_Try it_
Going line by line through the entries below, tally those that hold the string "polyester". Give only the total.

[Items listed in a dataset]
----------------
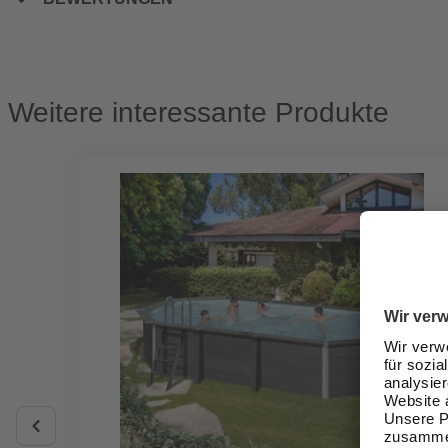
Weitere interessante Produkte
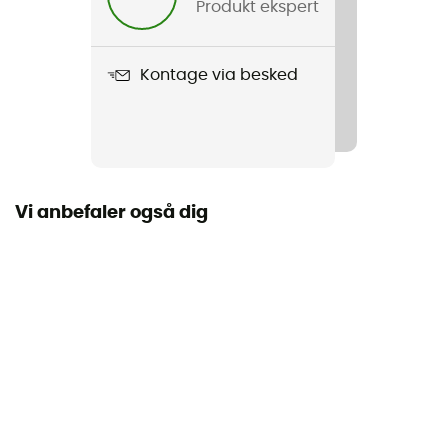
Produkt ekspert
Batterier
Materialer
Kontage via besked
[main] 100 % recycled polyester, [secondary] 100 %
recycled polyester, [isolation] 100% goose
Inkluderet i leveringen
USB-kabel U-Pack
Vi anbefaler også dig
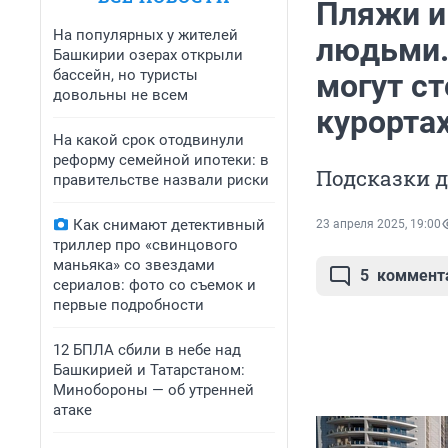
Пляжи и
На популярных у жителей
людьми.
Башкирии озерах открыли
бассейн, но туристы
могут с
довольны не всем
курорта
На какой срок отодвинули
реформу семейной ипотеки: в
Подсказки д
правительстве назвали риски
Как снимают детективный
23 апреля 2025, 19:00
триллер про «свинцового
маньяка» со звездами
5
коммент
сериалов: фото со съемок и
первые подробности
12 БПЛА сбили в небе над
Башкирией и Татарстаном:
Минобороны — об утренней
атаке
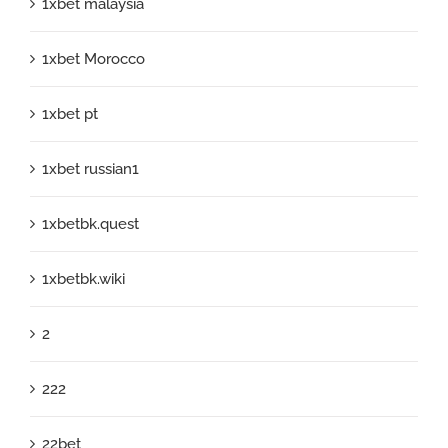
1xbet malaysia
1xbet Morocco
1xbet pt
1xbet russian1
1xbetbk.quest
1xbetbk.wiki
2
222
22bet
----------------
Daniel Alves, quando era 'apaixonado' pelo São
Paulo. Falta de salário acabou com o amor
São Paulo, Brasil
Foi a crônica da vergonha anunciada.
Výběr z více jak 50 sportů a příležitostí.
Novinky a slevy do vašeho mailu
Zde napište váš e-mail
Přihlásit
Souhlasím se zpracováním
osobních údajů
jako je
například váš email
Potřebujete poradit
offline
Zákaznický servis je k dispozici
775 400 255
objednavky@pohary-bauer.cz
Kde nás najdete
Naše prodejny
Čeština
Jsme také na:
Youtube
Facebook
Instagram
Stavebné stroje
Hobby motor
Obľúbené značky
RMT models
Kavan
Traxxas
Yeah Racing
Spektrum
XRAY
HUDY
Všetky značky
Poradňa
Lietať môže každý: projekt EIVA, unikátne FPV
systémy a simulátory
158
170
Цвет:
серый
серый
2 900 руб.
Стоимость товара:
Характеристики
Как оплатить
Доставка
----------------
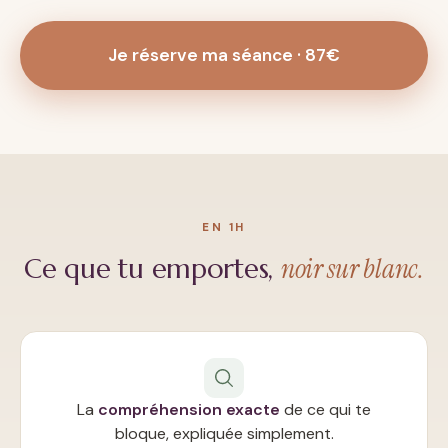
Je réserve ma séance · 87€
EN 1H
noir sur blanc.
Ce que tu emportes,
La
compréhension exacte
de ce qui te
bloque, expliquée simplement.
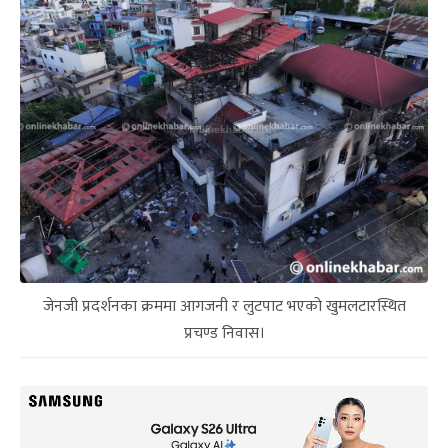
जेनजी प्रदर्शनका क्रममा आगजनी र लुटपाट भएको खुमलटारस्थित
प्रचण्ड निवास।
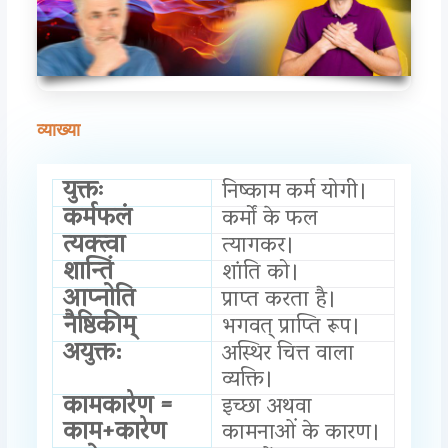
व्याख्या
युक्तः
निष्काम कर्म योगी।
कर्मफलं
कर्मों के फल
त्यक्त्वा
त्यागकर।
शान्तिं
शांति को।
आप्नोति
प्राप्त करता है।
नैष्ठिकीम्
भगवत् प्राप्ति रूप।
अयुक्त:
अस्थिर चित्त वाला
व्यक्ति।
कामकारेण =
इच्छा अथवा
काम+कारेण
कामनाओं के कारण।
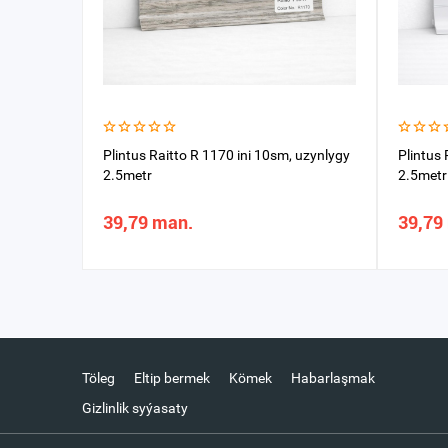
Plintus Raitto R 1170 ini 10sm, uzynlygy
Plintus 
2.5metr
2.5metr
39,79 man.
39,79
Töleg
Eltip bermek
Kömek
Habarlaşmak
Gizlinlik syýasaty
----------------
_Solution to this problem_
2